SHARED_SECRET = os.environ["DN_WEBHOOK_SECRET"]
@functions_framework.http
def receive_dn_event(request):
# Verify the HMAC signature — DataNostro sends an X-DN-Signature header
sig = request.headers.get("X-DN-Signature", "")
body = request.get_data()
expected = hmac.new(SHARED_SECRET.encode(), body, hashlib.sha256).hexdigest()
if not hmac.compare_digest(sig, expected):
return ("invalid signature", 401)
event = request.get_json(silent=True)
if not event:
return ("no payload", 400)
row = {
"event_id": event.get("id"),
"event_name": event.get("event_name"),
"event_time": event.get("created_at"),
"tenant_id": event.get("tenant_id"),
"payload": event.get("request_body"),
"user_ip_masked": event.get("source_ip_masked"),
"user_agent": event.get("user_agent"),
"request_source": event.get("request_source"),
}
errors = bq.insert_rows_json(TABLE, [row])
if errors:
return (f"bq insert failed: {errors}", 500)
return ("ok", 204)
requirements.txt:
functions-framework==3.*
google-cloud-bigquery==3.*
3. Deploy
export DN_WEBHOOK_SECRET=$(openssl rand -hex 32)
echo "Save this: $DN_WEBHOOK_SECRET"
gcloud functions deploy receive-dn-event \
--gen2 --runtime=python312 --region=europe-west3 \
--source=. --entry-point=receive_dn_event \
--trigger-http --allow-unauthenticated \
--set-env-vars="DN_WEBHOOK_SECRET=$DN_WEBHOOK_SECRET"
Note: --allow-unauthenticated is OK because we verify the HMAC signature. Without a signature the Cloud Function never does a BigQuery insert.

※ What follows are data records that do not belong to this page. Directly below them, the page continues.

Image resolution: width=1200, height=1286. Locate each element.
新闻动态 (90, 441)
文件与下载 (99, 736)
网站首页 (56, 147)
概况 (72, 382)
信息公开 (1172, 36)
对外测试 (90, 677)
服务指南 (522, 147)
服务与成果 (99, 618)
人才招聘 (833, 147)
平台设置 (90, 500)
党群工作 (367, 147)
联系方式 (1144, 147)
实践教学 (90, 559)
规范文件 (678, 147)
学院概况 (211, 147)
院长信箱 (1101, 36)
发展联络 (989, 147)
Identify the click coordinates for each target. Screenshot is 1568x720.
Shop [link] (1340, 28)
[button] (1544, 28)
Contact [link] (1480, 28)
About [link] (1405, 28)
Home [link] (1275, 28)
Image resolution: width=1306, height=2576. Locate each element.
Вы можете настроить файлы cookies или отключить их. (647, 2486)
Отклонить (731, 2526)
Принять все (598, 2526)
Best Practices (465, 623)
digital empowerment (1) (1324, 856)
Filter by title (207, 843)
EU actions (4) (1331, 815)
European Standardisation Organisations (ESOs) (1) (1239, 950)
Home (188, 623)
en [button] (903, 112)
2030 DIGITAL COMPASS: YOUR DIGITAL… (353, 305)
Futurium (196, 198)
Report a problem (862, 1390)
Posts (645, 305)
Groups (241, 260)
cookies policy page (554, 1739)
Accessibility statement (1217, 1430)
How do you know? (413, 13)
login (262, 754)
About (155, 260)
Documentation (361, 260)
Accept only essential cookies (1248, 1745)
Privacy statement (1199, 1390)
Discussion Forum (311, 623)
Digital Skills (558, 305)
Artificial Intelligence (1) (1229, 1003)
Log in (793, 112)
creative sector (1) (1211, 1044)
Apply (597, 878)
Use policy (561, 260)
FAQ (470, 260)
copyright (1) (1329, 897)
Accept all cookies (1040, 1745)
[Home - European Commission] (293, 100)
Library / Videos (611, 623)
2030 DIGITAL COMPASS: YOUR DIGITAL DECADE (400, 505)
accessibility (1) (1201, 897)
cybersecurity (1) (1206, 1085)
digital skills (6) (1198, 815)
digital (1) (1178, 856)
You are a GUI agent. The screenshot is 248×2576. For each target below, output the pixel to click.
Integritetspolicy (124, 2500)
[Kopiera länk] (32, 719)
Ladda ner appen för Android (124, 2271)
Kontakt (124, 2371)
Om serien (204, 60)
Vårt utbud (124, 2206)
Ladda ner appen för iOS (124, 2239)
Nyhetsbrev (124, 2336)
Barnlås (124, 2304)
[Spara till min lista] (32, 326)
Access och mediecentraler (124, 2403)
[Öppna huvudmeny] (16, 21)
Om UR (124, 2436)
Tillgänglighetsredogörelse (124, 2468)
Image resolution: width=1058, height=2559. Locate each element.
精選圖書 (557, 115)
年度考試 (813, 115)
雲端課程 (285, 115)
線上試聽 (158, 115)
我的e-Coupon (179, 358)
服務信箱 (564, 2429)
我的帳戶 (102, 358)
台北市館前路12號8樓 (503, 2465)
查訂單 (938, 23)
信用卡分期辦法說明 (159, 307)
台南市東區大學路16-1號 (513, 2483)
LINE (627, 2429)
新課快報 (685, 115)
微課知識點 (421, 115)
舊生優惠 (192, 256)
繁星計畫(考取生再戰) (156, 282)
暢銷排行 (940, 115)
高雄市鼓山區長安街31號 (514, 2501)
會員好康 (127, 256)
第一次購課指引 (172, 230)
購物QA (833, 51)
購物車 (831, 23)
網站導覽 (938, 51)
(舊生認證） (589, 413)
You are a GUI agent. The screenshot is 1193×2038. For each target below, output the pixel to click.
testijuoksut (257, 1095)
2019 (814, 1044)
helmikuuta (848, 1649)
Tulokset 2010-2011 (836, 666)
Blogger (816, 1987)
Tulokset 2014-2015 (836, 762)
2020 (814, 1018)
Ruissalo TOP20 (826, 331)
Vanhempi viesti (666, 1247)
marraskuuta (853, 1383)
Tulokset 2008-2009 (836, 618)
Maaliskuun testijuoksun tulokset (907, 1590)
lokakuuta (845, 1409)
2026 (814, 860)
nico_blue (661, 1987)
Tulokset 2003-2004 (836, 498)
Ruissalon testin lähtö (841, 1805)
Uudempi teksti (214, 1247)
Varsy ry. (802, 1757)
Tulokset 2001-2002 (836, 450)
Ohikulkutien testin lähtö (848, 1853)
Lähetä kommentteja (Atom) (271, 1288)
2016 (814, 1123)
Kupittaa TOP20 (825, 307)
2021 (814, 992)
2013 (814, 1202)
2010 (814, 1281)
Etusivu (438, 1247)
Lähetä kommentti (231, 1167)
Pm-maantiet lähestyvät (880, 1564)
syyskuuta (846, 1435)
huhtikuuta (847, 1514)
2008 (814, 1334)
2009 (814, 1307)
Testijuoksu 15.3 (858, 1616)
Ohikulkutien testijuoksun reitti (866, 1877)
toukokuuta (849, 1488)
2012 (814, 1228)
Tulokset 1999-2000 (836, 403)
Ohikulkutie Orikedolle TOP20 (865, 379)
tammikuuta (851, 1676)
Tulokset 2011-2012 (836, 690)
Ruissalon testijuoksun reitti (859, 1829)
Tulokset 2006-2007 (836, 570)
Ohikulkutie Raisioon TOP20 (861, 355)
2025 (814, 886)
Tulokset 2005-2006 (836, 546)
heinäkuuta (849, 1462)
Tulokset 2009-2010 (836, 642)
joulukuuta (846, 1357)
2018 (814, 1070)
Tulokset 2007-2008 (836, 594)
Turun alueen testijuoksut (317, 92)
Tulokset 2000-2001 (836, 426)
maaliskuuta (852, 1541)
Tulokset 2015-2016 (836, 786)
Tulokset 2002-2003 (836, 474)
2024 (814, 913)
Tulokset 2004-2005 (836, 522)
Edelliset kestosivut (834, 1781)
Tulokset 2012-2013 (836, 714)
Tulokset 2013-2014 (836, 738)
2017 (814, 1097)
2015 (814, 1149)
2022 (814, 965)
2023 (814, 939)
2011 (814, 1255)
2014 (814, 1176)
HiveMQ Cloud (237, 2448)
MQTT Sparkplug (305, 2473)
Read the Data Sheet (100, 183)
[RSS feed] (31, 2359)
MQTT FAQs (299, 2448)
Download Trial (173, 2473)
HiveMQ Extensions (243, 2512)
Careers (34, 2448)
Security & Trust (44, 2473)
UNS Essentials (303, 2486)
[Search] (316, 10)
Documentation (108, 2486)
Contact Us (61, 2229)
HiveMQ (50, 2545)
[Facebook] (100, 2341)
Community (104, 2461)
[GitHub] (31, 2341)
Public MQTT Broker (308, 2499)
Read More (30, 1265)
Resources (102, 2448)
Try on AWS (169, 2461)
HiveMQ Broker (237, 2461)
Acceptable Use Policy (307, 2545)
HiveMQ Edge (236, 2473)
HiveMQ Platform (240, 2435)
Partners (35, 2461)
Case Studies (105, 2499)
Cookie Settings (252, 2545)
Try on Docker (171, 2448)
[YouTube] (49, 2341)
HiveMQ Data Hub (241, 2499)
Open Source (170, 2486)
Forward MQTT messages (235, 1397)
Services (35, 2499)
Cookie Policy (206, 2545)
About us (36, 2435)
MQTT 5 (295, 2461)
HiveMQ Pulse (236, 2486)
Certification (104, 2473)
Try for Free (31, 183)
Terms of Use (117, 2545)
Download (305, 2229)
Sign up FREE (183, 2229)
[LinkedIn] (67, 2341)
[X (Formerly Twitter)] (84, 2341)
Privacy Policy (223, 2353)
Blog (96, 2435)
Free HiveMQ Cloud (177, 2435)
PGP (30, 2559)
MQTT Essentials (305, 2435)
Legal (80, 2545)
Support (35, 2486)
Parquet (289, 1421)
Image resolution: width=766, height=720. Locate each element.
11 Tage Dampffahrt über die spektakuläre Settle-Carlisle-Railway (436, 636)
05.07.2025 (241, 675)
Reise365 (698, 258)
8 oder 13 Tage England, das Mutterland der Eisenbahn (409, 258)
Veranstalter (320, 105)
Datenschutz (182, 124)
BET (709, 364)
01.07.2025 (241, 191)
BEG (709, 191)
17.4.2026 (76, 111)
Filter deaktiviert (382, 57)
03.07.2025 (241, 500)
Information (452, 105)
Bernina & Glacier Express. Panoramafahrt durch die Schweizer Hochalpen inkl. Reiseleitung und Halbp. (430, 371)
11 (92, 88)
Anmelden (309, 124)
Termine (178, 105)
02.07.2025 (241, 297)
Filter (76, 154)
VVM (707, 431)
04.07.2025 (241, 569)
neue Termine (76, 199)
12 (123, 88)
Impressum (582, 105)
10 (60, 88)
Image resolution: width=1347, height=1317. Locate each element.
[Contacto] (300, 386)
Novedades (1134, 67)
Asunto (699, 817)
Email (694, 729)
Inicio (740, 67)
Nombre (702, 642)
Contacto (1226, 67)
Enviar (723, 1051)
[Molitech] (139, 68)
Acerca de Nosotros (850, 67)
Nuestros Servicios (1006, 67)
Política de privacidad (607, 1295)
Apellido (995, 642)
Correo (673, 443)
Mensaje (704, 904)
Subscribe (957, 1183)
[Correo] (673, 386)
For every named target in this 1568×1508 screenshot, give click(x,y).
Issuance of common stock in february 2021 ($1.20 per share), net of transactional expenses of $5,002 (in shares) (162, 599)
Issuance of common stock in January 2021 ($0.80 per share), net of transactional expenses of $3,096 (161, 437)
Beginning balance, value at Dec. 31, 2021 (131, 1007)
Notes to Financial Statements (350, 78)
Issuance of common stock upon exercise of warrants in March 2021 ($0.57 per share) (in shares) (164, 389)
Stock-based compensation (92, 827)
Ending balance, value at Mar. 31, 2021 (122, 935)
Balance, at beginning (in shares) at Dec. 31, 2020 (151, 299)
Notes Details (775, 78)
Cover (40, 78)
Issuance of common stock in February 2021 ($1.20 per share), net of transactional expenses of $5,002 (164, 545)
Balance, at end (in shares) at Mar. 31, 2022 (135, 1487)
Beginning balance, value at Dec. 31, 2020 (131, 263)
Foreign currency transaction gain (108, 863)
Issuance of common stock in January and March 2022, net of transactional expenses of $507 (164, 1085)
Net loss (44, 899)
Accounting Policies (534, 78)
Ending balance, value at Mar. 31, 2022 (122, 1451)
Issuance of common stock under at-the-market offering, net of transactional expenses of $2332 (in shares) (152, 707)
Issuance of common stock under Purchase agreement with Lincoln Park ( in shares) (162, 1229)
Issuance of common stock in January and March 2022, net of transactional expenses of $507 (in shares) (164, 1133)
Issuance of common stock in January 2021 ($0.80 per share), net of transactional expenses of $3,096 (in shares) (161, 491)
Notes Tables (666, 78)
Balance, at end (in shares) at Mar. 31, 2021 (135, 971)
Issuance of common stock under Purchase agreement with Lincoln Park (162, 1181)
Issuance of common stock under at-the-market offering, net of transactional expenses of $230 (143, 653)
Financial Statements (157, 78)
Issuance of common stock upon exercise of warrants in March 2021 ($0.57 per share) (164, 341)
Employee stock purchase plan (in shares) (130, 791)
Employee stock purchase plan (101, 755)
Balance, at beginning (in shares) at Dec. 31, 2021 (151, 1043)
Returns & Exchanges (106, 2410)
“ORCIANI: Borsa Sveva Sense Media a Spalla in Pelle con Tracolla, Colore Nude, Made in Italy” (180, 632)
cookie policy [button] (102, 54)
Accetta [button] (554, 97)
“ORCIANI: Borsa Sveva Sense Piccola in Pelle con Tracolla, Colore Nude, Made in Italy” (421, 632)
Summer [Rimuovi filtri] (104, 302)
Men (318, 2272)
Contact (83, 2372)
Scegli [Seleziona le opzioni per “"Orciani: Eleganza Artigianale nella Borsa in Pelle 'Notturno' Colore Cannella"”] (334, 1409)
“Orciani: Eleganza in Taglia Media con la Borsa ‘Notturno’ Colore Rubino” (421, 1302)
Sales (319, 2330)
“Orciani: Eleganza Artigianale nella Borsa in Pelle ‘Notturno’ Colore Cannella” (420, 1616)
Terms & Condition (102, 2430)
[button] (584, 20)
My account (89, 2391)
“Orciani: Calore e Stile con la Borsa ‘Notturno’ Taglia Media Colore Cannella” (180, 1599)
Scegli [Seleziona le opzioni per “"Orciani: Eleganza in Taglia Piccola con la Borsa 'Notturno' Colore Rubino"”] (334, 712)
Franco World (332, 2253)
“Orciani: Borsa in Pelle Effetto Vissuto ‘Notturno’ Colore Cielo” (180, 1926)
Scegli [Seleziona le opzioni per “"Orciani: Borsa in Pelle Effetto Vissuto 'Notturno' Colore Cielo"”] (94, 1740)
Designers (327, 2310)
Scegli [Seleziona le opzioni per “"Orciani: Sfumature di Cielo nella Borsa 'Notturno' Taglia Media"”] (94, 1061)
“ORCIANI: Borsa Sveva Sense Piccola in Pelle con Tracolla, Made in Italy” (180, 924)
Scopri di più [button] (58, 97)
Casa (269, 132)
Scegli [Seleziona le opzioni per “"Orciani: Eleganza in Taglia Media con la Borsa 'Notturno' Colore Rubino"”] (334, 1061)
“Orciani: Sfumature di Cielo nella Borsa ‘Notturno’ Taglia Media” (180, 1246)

4. Set up the webhook in DataNostro
- Dashboard → Webhooks → Create a new webhook
- URL: the URL from the
gcloud functions deployoutput (e.g.https://europe-west3-YOUR_PROJECT.cloudfunctions.net/receive-dn-event) - Events: select
event.captured(= every sGTM event with a capture row in our DB) - HMAC secret: paste
$DN_WEBHOOK_SECRETfrom step 3 - Save → click Test webhook → you should get HTTP 204
5. Verify in BigQuery
After 1–2 minutes of normal traffic:
SELECT event_name, COUNT(*) as n
FROM `YOUR_PROJECT.datanostro_events.events`
WHERE event_time > TIMESTAMP_SUB(CURRENT_TIMESTAMP(), INTERVAL 5 MINUTE)
GROUP BY event_name
ORDER BY n DESC
What you gain vs the GA4 BigQuery export
- Latency: ~2 s (Cloud Function streaming insert) vs ~6 hours (GA4 daily batch). Realtime dashboards possible immediately.
- Schema: a JSON payload field = you can add new fields anytime without migrations. The GA4 export has a fixed schema.
- Cost: Cloud Functions Free Tier = 2 M invocations / month free. At 5 M sGTM events/month = ~$0.40/month. BigQuery streaming insert = $0.01/MB (≈ $5/month for 5 M events). The GA4 → BQ export is free but only for GA360 (>$150k/year).
- Filter at the webhook level: in the DataNostro Dashboard you set which event types you want to push — you don't pay for events you don't care about.
Alternative: a daily CSV export to Cloud Storage
If you don't need realtime, the dashboard has /dashboard/export/ → a ZIP with CSVs for the last N days. You can call it via an API key + cron + gsutil cp into Cloud Storage → a BigQuery scheduled query. Slower, but zero Cloud Functions setup.
FAQ
Q: Can I send only a subset of events (e.g. only purchase, not page_view)?
Yes. In the Webhook settings there's an event_name regex filter. We send only events that match (e.g. ^(purchase|begin_checkout|add_to_cart)$).
Q: What about historical data from before the webhook was turned on?
You can do a one-off export of historical EventCapture data via /api/v1/events/export/?from=…&to=… (API key required) as JSONL and import it via bq load --source_format=NEWLINE_DELIMITED_JSON.
Q: Does it work with a GA4 BigQuery dataset where I already send the GA4 native export?
Yes — create a second dataset (datanostro_events) next to GA4 (analytics_PROPERTY_ID). You can join them on event_id if you let the GA4 client send event_id into sGTM (not via X-Gtm-Server-Preview, only in event_data).
Q: Do you already have this deployed somewhere?
Internally we use the same setup for our own debug dashboard (datanostro.com is its own first customer). Webhook → Cloud Function → BigQuery. P95 webhook delivery latency: 1.8 s. Loss rate: 0.003% (the dead-letter queue catches the rest).